Task item >>
Transcribe the data verbatim and drop its images.

(Records from a collection)
*** Block opens ***
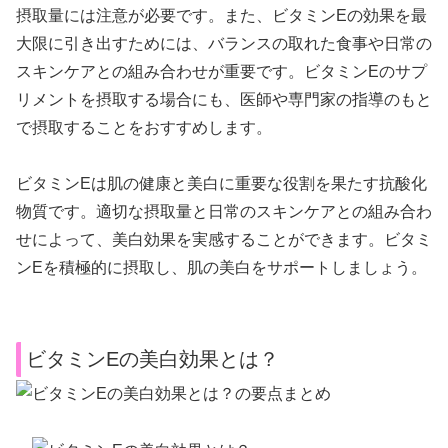
摂取量には注意が必要です。また、ビタミンEの効果を最
大限に引き出すためには、バランスの取れた食事や日常の
スキンケアとの組み合わせが重要です。ビタミンEのサプ
リメントを摂取する場合にも、医師や専門家の指導のもと
で摂取することをおすすめします。
ビタミンEは肌の健康と美白に重要な役割を果たす抗酸化
物質です。適切な摂取量と日常のスキンケアとの組み合わ
せによって、美白効果を実感することができます。ビタミ
ンEを積極的に摂取し、肌の美白をサポートしましょう。
ビタミンEの美白効果とは？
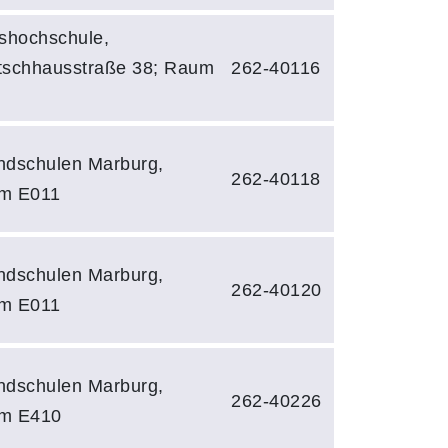
shochschule,
tschhausstraße 38; Raum
262-40116
ndschulen Marburg,
262-40118
m E011
ndschulen Marburg,
262-40120
m E011
ndschulen Marburg,
262-40226
m E410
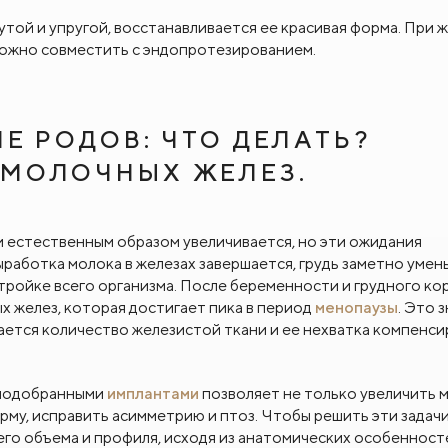
утой и упругой, восстанавливается ее красивая форма. При 
можно совместить с эндопротезированием.
Е РОДОВ: ЧТО ДЕЛАТЬ?
 МОЛОЧНЫХ ЖЕЛЕЗ.
и естественным образом увеличивается, но эти ожидания
выработка молока в железах завершается, грудь заметно умен
тройке всего организма. После беременности и грудного ко
желез, которая достигает пика в период
менопаузы
. Это 
ется количество железистой ткани и ее нехватка компенси
 подобранными
имплантами
позволяет не только увеличить 
орму, исправить асимметрию и птоз. Чтобы решить эти задачи
го объема и профиля, исходя из анатомических особенносте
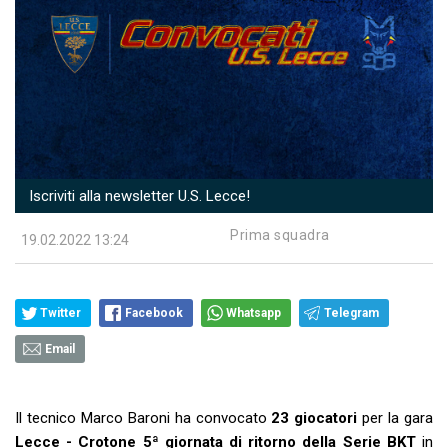
Iscriviti alla newsletter U.S. Lecce!
Prima squadra
19.02.2022 13:24
Twitter
Facebook
Whatsapp
Telegram
Email
Il tecnico Marco Baroni ha convocato
23 giocatori
per la gara
Lecce - Crotone 5ª
giornata di ritorno della Serie BKT
in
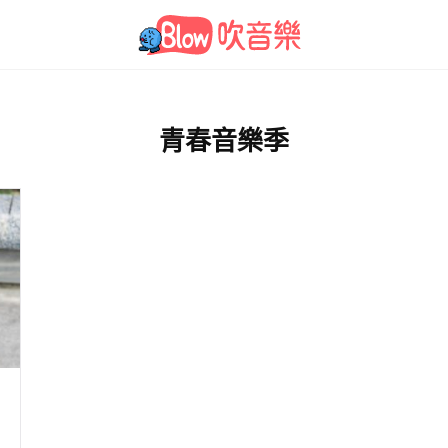
青春音樂季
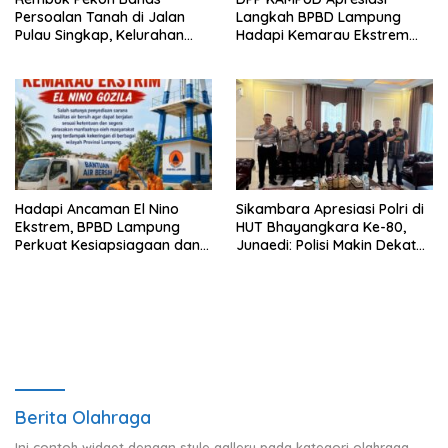
Persoalan Tanah di Jalan
Langkah BPBD Lampung
Pulau Singkap, Kelurahan
Hadapi Kemarau Ekstrem
Sukabumi Belum Hasilkan
Lewat Program Bantuan Air
Kesepakatan
Bersih
Hadapi Ancaman El Nino
Sikambara Apresiasi Polri di
Ekstrem, BPBD Lampung
HUT Bhayangkara Ke-80,
Perkuat Kesiapsiagaan dan
Junaedi: Polisi Makin Dekat
Distribusi Air Bersih
dengan Masyarakat
Berita Olahraga
Ini contoh widget dengan style gallery pada kategori olahraga,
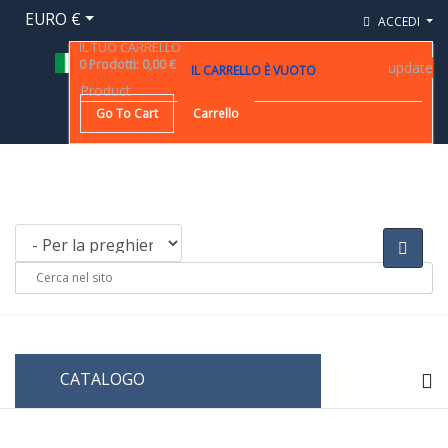
EURO €
ACCEDI
IL TUO CARRELLO
0
Prodotti
:
0,00 €
update
IL CARRELLO È VUOTO
Product
Go To Cart
Carrello
CATALOGO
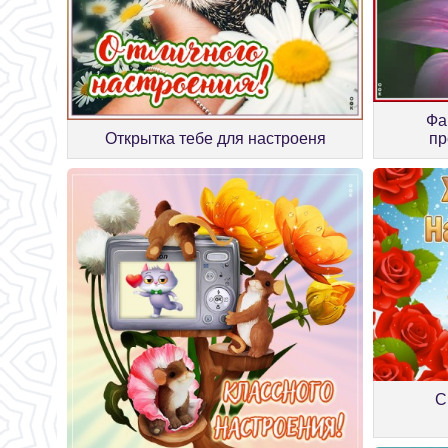
Фа
пр
Открытка тебе для настроеня
С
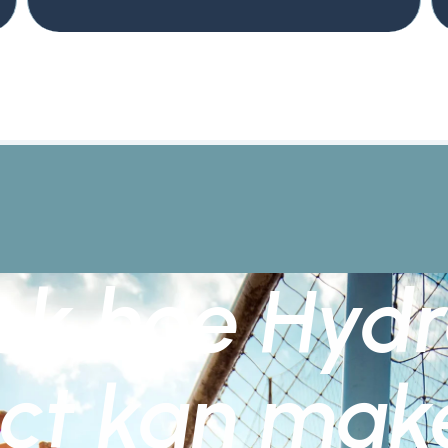
ek hoe Hydr
ct kan mak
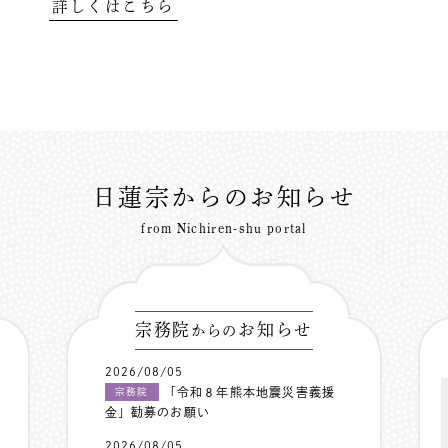
詳しくはこちら
日蓮宗からのお知らせ
from Nichiren-shu portal
宗務院
お知らせ
からの
2026/08/05
「令和８年熊本地震災害義援
宗務院
金」勧募のお願い
2026/08/05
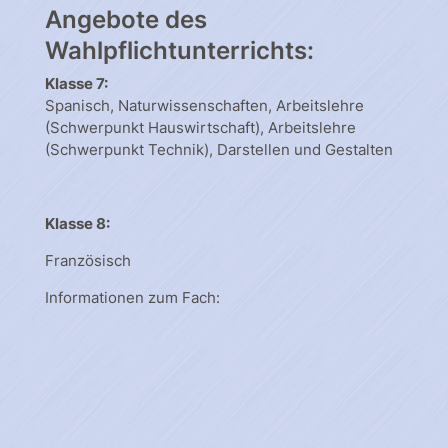
Angebote des
Wahlpflichtunterrichts:
Klasse 7:
Spanisch, Naturwissenschaften, Arbeitslehre
(Schwerpunkt Hauswirtschaft), Arbeitslehre
(Schwerpunkt Technik), Darstellen und Gestalten
Klasse 8:
Französisch
Informationen zum Fach:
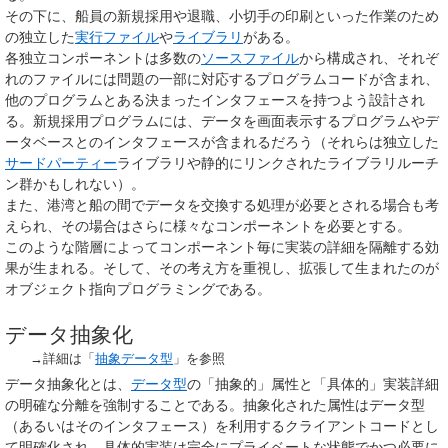
その下に、船員の新規採用や退職、小切手の印刷といった作業のため
の独立した
実行ファイル
や
ライブラリ
がある。
各独立コンポーネントは多数の
ソースファイル
から構成され、それぞ
れのファイルには問題の一部に対応するプログラムコードが含まれ、
他のプログラムとある決まったインタフェースを持つよう設計され
る。新規採用プログラムには、データを画面表示するプログラムやデ
ータベースとのインタフェースが含まれるだろう（それらは独立した
サードパーティー
ライブラリや静的にリンクされたライブラリルーチ
ン群かもしれない）。
また、港湾と船の間でデータを交換する処理が必要とされる場合も考
えられ、その場合はさらに様々なコンポーネントを必要とする。
このような階層によってコンポーネント毎に実装の詳細を隔離する効
果が生まれる。そして、その考え方を重視し、拡張して生まれたのが
オブジェクト指向プログラミングである。
データ抽象化
→詳細は「
抽象データ型
」を参照
データ抽象化
とは、
データ型
の「抽象的」属性と「具体的」実装詳細
の明確な分離を強制することである。抽象化された属性はデータ型
（あるいはそのインタフェース）を利用するクライアントコードとし
て明確化され、具体的実装は完全にプライベートな状態でかつ必要に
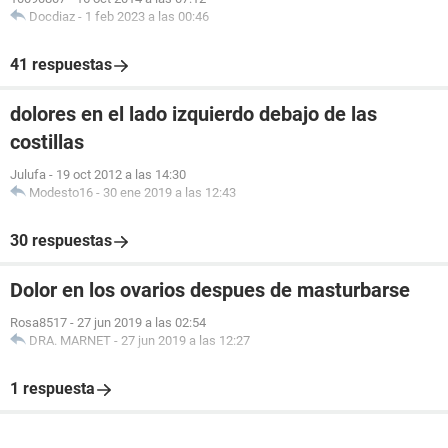
Docdiaz
-
1 feb 2023 a las 00:46
41 respuestas
dolores en el lado izquierdo debajo de las
costillas
Julufa
-
19 oct 2012 a las 14:30
Modesto16
-
30 ene 2019 a las 12:43
30 respuestas
Dolor en los ovarios despues de masturbarse
Rosa8517
-
27 jun 2019 a las 02:54
DRA. MARNET
-
27 jun 2019 a las 12:27
1 respuesta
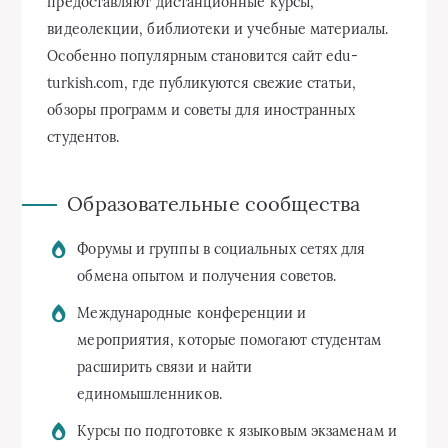
предоставляют дистанционные курсы,
видеолекции, библиотеки и учебные материалы.
Особенно популярным становится сайт edu-
turkish.com, где публикуются свежие статьи,
обзоры программ и советы для иностранных
студентов.
Образовательные сообщества
Форумы и группы в социальных сетях для
обмена опытом и получения советов.
Международные конференции и
мероприятия, которые помогают студентам
расширить связи и найти
единомышленников.
Курсы по подготовке к языковым экзаменам и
*** Block closes ***
Answer area >>
摂取量には注意が必要です。また、ビタミンEの効果を最
大限に引き出すためには、バランスの取れた食事や日常の
スキンケアとの組み合わせが重要です。ビタミンEのサプ
リメントを摂取する場合にも、医師や専門家の指導のもと
で摂取することをおすすめします。
ビタミンEは肌の健康と美白に重要な役割を果たす抗酸化
物質です。適切な摂取量と日常のスキンケアとの組み合わ
せによって、美白効果を実感することができます。ビタミ
ンEを積極的に摂取し、肌の美白をサポートしましょう。
ビタミンEの美白効果とは？
shochschule,
tschhausstraße 38; Raum
262-40116
ndschulen Marburg,
262-40118
m E011
ndschulen Marburg,
262-40120
m E011
ndschulen Marburg,
262-40226
m E410
утой и упругой, восстанавливается ее красивая форма. При 
можно совместить с эндопротезированием.
Е РОДОВ: ЧТО ДЕЛАТЬ?
 МОЛОЧНЫХ ЖЕЛЕЗ.
и естественным образом увеличивается, но эти ожидания
выработка молока в железах завершается, грудь заметно умен
тройке всего организма. После беременности и грудного ко
желез, которая достигает пика в период
менопаузы
. Это 
ется количество железистой ткани и ее нехватка компенси
 подобранными
имплантами
позволяет не только увеличить 
орму, исправить асимметрию и птоз. Чтобы решить эти задачи
го объема и профиля, исходя из анатомических особенносте
Iscriviti alla newsletter U.S. Lecce!
Prima squadra
19.02.2022 13:24
Twitter
Facebook
Whatsapp
Telegram
Email
Il tecnico Marco Baroni ha convocato
23 giocatori
per la gara
Lecce - Crotone 5ª
giornata di ritorno della Serie BKT
in
青春音樂季
Persoalan Tanah di Jalan
Langkah BPBD Lampung
Pulau Singkap, Kelurahan
Hadapi Kemarau Ekstrem
Sukabumi Belum Hasilkan
Lewat Program Bantuan Air
Kesepakatan
Bersih
Hadapi Ancaman El Nino
Sikambara Apresiasi Polri di
Ekstrem, BPBD Lampung
HUT Bhayangkara Ke-80,
Perkuat Kesiapsiagaan dan
Junaedi: Polisi Makin Dekat
Distribusi Air Bersih
dengan Masyarakat
Berita Olahraga
Ini contoh widget dengan style gallery pada kategori olahraga,
EURO €
ACCEDI
IL TUO CARRELLO
0
Prodotti
:
0,00 €
update
IL CARRELLO È VUOTO
Product
Go To Cart
Carrello
CATALOGO
Фа
пр
Открытка тебе для настроеня
С
ek hoe Hydr
ct kan mak
詳しくはこちら
日蓮宗からのお知らせ
from Nichiren-shu portal
宗務院
お知らせ
からの
2026/08/05
「令和８年熊本地震災害義援
宗務院
金」勧募のお願い
2026/08/05
Angebote des
Wahlpflichtunterrichts:
Klasse 7:
Spanisch, Naturwissenschaften, Arbeitslehre
(Schwerpunkt Hauswirtschaft), Arbeitslehre
(Schwerpunkt Technik), Darstellen und Gestalten
Klasse 8:
Französisch
Informationen zum Fach:
その下に、船員の新規採用や退職、小切手の印刷といった作業のため
の独立した
実行ファイル
や
ライブラリ
がある。
各独立コンポーネントは多数の
ソースファイル
から構成され、それぞ
れのファイルには問題の一部に対応するプログラムコードが含まれ、
他のプログラムとある決まったインタフェースを持つよう設計され
る。新規採用プログラムには、データを画面表示するプログラムやデ
ータベースとのインタフェースが含まれるだろう（それらは独立した
サードパーティー
ライブラリや静的にリンクされたライブラリルーチ
ン群かもしれない）。
また、港湾と船の間でデータを交換する処理が必要とされる場合も考
えられ、その場合はさらに様々なコンポーネントを必要とする。
このような階層によってコンポーネント毎に実装の詳細を隔離する効
果が生まれる。そして、その考え方を重視し、拡張して生まれたのが
オブジェクト指向プログラミングである。
データ抽象化
→詳細は「
抽象データ型
」を参照
データ抽象化
とは、
データ型
の「抽象的」属性と「具体的」実装詳細
の明確な分離を強制することである。抽象化された属性はデータ型
（あるいはそのインタフェース）を利用するクライアントコードとし
て明確化され、具体的実装は完全にプライベートな状態でかつ必要に
Docdiaz
-
1 feb 2023 a las 00:46
41 respuestas
dolores en el lado izquierdo debajo de las
costillas
Julufa
-
19 oct 2012 a las 14:30
Modesto16
-
30 ene 2019 a las 12:43
30 respuestas
Dolor en los ovarios despues de masturbarse
Rosa8517
-
27 jun 2019 a las 02:54
DRA. MARNET
-
27 jun 2019 a las 12:27
1 respuesta
предоставляют дистанционные курсы,
видеолекции, библиотеки и учебные материалы.
Особенно популярным становится сайт edu-
turkish.com, где публикуются свежие статьи,
обзоры программ и советы для иностранных
студентов.
Образовательные сообщества
Форумы и группы в социальных сетях для
обмена опытом и получения советов.
Международные конференции и
мероприятия, которые помогают студентам
расширить связи и найти
единомышленников.
Курсы по подготовке к языковым экзаменам и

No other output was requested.